The dosing method (twice weekly) also is not good, if I understood your meaning correctly. Corticosteroid levels should fluctuate in a daily pattern, not twice-weekly. The half-life is so short that even establishing a reasonable daily pattern would require more than one dose per day. Twice per week, no! (If that’s what you meant.)

So after taking clomid for about 7 months, I’ve been able to raise my T levels, but still feel very symptomatic (with no improvement).

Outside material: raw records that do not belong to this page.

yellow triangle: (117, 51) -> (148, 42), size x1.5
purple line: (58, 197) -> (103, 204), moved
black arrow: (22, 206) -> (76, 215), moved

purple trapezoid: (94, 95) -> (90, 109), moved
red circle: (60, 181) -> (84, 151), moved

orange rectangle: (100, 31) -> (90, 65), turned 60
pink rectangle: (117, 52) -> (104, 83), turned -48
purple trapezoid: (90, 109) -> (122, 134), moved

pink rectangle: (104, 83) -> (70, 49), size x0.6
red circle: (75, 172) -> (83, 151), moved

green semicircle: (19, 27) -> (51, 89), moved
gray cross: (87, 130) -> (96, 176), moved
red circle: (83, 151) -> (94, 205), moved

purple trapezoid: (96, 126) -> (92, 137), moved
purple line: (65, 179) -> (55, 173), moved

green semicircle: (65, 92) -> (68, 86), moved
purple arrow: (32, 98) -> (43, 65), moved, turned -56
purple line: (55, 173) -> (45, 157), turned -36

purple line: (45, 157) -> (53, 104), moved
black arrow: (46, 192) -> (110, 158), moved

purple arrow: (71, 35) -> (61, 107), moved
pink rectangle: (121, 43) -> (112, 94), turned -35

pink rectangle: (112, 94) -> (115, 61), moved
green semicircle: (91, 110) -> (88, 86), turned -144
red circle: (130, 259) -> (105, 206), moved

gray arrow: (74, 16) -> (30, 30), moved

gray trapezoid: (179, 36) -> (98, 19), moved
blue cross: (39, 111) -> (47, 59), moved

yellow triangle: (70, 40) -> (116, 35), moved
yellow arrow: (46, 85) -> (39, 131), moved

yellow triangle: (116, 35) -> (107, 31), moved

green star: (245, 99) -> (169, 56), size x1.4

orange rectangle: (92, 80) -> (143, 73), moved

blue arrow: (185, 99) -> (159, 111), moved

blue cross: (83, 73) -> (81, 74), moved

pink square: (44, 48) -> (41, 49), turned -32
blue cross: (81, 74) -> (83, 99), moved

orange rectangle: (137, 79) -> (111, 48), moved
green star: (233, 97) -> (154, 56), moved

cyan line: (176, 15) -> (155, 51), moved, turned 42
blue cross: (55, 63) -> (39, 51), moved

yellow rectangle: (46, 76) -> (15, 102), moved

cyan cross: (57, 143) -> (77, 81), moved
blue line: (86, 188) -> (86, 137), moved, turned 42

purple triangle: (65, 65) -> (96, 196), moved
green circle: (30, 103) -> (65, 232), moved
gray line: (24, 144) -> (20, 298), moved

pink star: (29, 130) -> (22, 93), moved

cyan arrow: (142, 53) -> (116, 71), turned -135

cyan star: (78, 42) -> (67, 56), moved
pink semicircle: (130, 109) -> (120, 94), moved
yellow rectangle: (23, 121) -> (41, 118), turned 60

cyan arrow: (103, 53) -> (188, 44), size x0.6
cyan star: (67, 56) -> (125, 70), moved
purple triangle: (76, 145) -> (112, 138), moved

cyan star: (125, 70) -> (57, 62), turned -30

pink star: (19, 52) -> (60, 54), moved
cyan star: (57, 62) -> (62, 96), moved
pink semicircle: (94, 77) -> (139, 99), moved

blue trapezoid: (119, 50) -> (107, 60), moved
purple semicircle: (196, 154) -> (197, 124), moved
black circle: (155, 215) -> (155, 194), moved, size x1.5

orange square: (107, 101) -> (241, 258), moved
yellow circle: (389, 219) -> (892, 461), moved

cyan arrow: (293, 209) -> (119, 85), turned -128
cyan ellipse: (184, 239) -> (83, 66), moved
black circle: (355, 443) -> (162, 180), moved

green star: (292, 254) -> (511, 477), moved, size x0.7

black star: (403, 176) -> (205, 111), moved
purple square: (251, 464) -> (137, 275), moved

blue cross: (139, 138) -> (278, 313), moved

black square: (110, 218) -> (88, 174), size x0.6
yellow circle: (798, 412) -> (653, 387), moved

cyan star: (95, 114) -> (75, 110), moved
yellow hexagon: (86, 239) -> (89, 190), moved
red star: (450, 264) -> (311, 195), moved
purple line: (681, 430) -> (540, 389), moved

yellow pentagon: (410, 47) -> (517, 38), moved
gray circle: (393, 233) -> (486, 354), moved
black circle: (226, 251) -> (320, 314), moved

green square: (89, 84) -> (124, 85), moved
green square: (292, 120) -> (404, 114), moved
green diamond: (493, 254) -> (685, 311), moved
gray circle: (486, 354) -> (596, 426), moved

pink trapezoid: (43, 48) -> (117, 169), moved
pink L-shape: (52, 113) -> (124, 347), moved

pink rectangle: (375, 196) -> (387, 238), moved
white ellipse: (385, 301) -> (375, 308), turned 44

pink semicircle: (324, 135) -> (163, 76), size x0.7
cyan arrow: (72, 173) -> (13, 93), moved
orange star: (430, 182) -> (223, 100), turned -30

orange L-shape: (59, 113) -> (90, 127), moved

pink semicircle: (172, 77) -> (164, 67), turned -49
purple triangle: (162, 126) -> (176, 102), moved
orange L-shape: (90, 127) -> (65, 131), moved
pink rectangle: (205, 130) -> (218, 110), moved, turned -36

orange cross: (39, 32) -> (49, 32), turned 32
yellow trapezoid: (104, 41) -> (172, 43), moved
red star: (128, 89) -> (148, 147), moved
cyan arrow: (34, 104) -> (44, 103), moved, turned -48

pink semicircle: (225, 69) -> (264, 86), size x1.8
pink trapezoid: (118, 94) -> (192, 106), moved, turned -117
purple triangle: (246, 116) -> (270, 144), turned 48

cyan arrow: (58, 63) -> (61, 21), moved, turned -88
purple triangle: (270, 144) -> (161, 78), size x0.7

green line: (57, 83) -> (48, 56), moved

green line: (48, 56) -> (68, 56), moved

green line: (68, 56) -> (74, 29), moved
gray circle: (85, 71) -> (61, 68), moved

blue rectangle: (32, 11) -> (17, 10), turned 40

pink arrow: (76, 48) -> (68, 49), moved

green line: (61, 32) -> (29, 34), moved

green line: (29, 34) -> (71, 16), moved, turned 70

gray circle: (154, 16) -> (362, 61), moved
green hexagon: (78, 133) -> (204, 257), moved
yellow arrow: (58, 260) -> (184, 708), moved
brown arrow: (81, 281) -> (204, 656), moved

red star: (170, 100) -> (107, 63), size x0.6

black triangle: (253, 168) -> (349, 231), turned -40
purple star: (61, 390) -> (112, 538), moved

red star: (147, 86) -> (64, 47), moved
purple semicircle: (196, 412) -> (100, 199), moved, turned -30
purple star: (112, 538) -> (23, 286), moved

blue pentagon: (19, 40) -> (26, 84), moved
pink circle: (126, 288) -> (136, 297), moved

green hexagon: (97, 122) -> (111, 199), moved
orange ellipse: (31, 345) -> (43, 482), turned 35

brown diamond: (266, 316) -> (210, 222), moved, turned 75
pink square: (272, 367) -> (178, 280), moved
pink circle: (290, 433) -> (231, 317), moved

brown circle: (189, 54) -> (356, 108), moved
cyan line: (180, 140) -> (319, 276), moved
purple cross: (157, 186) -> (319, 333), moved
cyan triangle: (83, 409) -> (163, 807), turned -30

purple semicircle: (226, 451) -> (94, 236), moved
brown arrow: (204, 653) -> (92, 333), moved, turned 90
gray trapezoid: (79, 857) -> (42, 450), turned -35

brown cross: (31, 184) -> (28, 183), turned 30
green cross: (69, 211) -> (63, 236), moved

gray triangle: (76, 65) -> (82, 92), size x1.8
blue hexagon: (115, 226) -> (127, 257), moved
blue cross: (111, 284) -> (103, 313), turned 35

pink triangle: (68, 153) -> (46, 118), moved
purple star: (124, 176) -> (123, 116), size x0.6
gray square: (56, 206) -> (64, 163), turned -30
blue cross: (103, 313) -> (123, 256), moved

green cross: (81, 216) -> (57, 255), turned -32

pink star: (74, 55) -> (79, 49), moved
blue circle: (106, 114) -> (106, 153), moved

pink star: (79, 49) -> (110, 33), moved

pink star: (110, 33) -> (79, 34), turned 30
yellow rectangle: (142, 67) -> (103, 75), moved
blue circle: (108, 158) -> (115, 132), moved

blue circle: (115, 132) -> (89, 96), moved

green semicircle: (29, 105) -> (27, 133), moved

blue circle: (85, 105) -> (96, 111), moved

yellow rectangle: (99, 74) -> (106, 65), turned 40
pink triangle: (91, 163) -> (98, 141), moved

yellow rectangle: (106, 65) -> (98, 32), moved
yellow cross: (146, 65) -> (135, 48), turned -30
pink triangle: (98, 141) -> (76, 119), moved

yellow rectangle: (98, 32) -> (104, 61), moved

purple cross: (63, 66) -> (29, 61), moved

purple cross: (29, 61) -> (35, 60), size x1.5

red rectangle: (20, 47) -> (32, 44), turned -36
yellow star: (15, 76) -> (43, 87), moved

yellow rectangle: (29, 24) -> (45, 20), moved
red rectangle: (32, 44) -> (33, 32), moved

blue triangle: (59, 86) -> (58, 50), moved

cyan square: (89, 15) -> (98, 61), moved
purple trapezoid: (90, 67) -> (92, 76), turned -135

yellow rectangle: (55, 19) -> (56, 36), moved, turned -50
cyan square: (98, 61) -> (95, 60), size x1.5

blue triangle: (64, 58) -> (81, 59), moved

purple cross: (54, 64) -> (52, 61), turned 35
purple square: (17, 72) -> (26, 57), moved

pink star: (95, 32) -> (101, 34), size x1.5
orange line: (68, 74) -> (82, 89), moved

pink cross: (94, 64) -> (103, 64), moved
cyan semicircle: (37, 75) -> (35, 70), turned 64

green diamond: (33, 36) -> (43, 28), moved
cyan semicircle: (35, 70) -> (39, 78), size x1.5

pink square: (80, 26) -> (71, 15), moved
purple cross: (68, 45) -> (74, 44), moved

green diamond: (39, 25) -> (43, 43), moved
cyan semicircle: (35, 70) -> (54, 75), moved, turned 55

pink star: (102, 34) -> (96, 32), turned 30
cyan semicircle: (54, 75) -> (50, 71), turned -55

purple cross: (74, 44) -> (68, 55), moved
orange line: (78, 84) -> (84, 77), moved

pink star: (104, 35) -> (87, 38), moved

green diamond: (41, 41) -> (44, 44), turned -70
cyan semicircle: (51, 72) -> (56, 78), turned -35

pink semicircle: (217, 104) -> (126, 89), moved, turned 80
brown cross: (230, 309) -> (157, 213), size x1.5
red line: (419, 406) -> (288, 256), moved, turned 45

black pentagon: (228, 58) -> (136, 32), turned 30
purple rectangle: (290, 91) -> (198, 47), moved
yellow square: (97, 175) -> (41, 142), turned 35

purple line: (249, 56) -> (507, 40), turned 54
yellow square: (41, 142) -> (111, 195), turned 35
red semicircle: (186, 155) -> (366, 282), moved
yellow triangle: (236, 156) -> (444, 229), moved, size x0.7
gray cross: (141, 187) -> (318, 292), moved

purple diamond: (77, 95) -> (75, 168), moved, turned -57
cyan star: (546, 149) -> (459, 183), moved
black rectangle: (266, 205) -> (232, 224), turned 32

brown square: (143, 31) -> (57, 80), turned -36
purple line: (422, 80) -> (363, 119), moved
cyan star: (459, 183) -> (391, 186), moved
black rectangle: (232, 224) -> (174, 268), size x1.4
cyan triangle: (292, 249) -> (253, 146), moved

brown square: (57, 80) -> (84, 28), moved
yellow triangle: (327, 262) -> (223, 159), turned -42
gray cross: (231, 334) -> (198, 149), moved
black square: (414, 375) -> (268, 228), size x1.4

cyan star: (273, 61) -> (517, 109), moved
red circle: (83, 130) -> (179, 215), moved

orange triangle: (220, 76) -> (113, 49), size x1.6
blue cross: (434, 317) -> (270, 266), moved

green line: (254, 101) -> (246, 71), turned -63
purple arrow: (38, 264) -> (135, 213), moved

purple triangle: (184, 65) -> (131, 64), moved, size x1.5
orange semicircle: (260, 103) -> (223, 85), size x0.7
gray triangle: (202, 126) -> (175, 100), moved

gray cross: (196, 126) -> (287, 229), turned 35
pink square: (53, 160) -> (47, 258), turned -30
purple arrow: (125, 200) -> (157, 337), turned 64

TESTOSTERONE,TOTAL,LCMSMS 777 250-1100 ng/dL
TESTOSTERONE FREE 173.8 46.0-224.0 pg/mL
TESTOSTERONE BIOAVAILABLE 364.9 110.0-575.0 ng/dL
SHBG 19 10-50 nmol/L
ALBUMIN, SERUM 4.6 3.6-5.1 g/dL
DIHYDROTESTOSTERON,LCMSMS 34 16-79 ng/dL
CORTISOL,FREE,SERUM 0.41 mcg/dL
T4,FREE 1.4 0.8-1.8 ng/dL
TSH 3.02 0.40-4.50 mIU/L
PROLACTIN 1.0 2.0-18.0 ng/mL
ESTRADIOL 30 < OR = 39 pg/mL

GLUCOSE,FASTING 71 65-99 mg/dL
SODIUM 138 135-146 mmol/L
POTASSIUM 4.5 3.5-5.3 mmol/L
CHLORIDE 104 98-110 mmol/L
CARBON DIOXIDE 24 19-30 mmol/L
UREA NITROGEN 23 7-25 mg/dL
CREATININE 1.20 0.60-1.35 mg/dL
BUN/CREATININE RATIO NOTE 6-22
CALCIUM 9.2 8.6-10.3 mg/dL
PROTEIN, TOTAL, SERUM 7.2 6.1-8.1 g/dL
ALBUMIN 4.5 3.6-5.1 g/dL
GLOBULIN,CALCULATED 2.7 1.9-3.7 g/dL
A/G RATIO 1.7 1.0-2.5
BILIRUBIN,TOTAL 1.0 0.2-1.2 mg/dL
ALKALINE PHOSPHATASE 52 40-115 U/L
AST 20 10-40 U/L
ALT 18 9-46 U/L
EGFR NON AFR AMERICAN 85 >=60 mL/min/1.73m2
EGFR AFRICAN AMERICAN 98 >=60 mL/min/1.73m2

I’ve gone through nearly 4 doctors and it seems like nothing has worked to alleviate my symptoms. I just don’t know what to do anymore.

I do want to note that I did abuse stimulants (fat burners, ephedrine, etc) prior to these problems occurring, so I’m not sure if that did anything.